In the left panel of Fig. 2, the energy distribution of the training energies data indicates that approximately 90% of the computed points lie within the first dissociation channel of the system (see Table S1 in the SI), demonstrating that the most physically relevant regions of the PES are well represented in the training set.
In turn, in the right panel of Fig. 2 shows a systematic improvement in the RKHS ML-PES accuracy as the size of the training dataset increases. The root-mean-square-error (RMSE) values were evaluated over several independent testing sets, including the full 1140-point validation grid, the 1090-points below the dissociation limit, and two randomly selected subsets of 570 and 543 points, and all exhibit the same monotonic error reduction. This trend is clearly observed across the 200/380-, 300/570-, and 400/760-point comparisons, highlighting the direct correlation between model performance and the amount of training data.

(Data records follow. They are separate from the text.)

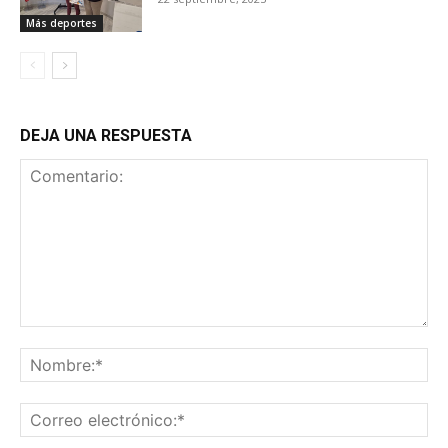
Más deportes
DEJA UNA RESPUESTA
Comentario:
No
Co
ele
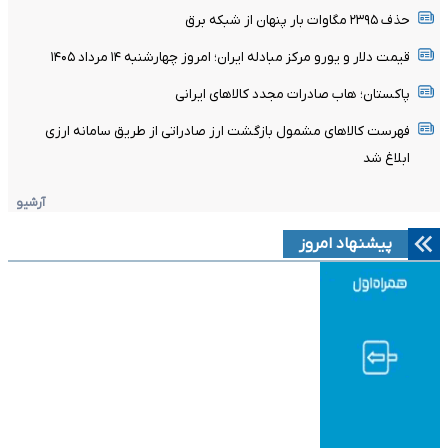
حذف ۲۳۹۵ مگاوات بار پنهان از شبکه برق
قیمت دلار و یورو مرکز مبادله ایران؛ امروز چهارشنبه ۱۴ مرداد ۱۴۰۵
پاکستان؛ هاب صادرات مجدد کالاهای ایرانی
فهرست کالاهای مشمول بازگشت ارز صادراتی از طریق سامانه ارزی
ابلاغ شد
آرشیو
پیشنهاد امروز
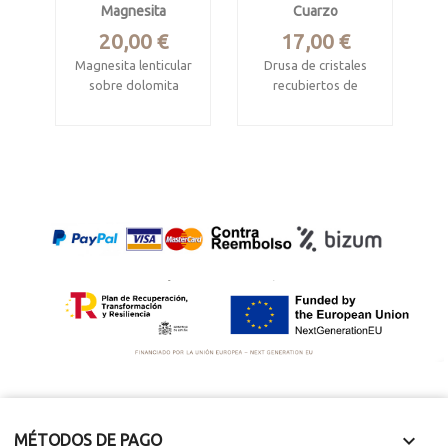
Magnesita
Cuarzo
Precio
Precio
20,00 €
17,00 €
Magnesita lenticular
Drusa de cristales
sobre dolomita
recubiertos de
hematite
Eugui, Navarra
Pieza de 7 x 6 x 5
Mide 6 x 5 x 4.4 cm
cm.
Salce, Zamora

MÉTODOS DE PAGO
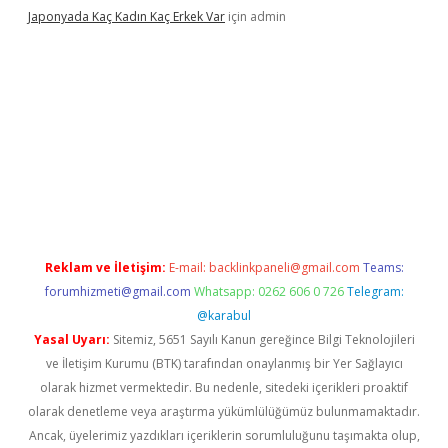
Japonyada Kaç Kadın Kaç Erkek Var
için
admin
iabella
Reklam ve İletişim:
E-mail:
backlinkpaneli@gmail.com
Teams:
forumhizmeti@gmail.com
Whatsapp: 0262 606 0 726
Telegram:
@karabul
Yasal Uyarı:
Sitemiz, 5651 Sayılı Kanun gereğince Bilgi Teknolojileri
ve İletişim Kurumu (BTK) tarafından onaylanmış bir Yer Sağlayıcı
olarak hizmet vermektedir. Bu nedenle, sitedeki içerikleri proaktif
olarak denetleme veya araştırma yükümlülüğümüz bulunmamaktadır.
Ancak, üyelerimiz yazdıkları içeriklerin sorumluluğunu taşımakta olup,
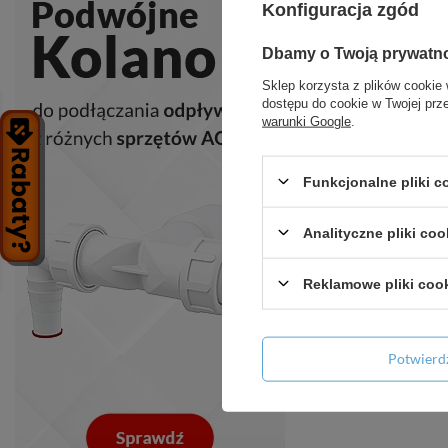
Konfiguracja zgód
Dbamy o Twoją prywatn
Sklep korzysta z plików cookie 
dostępu do cookie w Twojej prz
warunki Google
.
Funkcjonalne pliki 
Analityczne pliki coo
Reklamowe pliki coo
Potwier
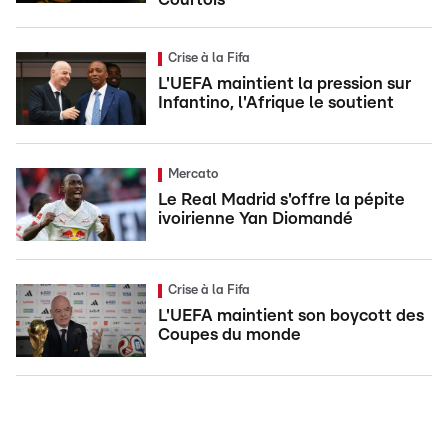
Crise à la Fifa
L'UEFA maintient la pression sur
Infantino, l'Afrique le soutient
Mercato
Le Real Madrid s'offre la pépite
ivoirienne Yan Diomandé
Crise à la Fifa
L'UEFA maintient son boycott des
Coupes du monde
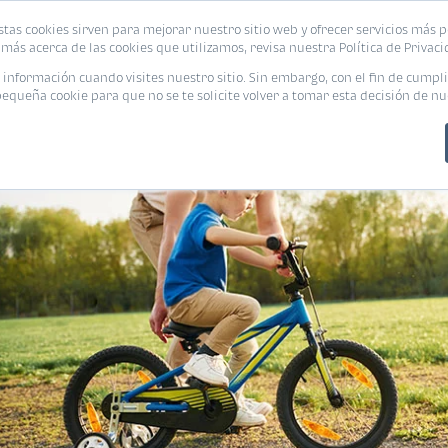
stas cookies sirven para mejorar nuestro sitio web y ofrecer servicios más p
PROMOCIONES
CALCUL
más acerca de las cookies que utilizamos, revisa nuestra Política de Privaci
nformación cuando visites nuestro sitio. Sin embargo, con el fin de cumpli
queña cookie para que no se te solicite volver a tomar esta decisión de nu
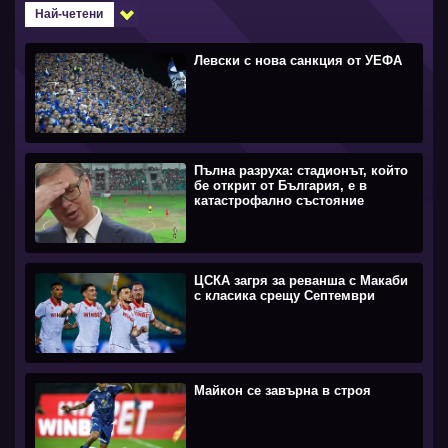
Най-четени
Левски с нова санкция от УЕФА
Пълна разруха: стадионът, който
бе открит от България, е в
катастрофално състояние
ЦСКА загря за реванша с Макаби
с класика срещу Септември
Майкон се завърна в строя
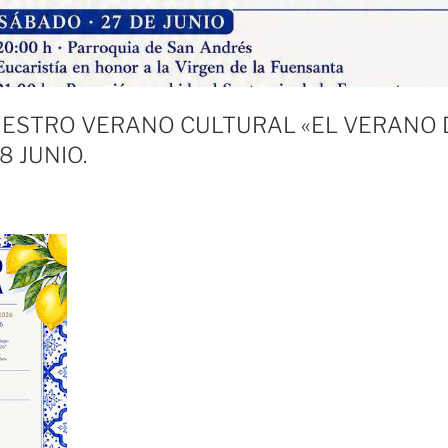
ESTRO VERANO CULTURAL «EL VERANO D
8 JUNIO.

A closer inspection of the radial sampling reveals that increasing the number of R points from 20 to 40 leads to a substantial and consistent decrease in RMSE, with values ranging from 56.66 to 34.78 cm−1 for energies up to the total dissociation. Notably, the errors remain essentially unchanged when comparing sparsely sampled angular grids (200 = 20 × 10, 300 = 30 × 10, 400 = 40 × 10) with their more densely sampled counterparts (380 = 20 × 19, 570 = 30 × 19, 760 = 40 × 19). This confirms that the θ coordinate plays a minor role in the overall accuracy, whereas the number of radial points is the dominant factor controlling the PES quality. For these reasons, we have selected the 40 × 10 training model for the construction of the He3H+ PES.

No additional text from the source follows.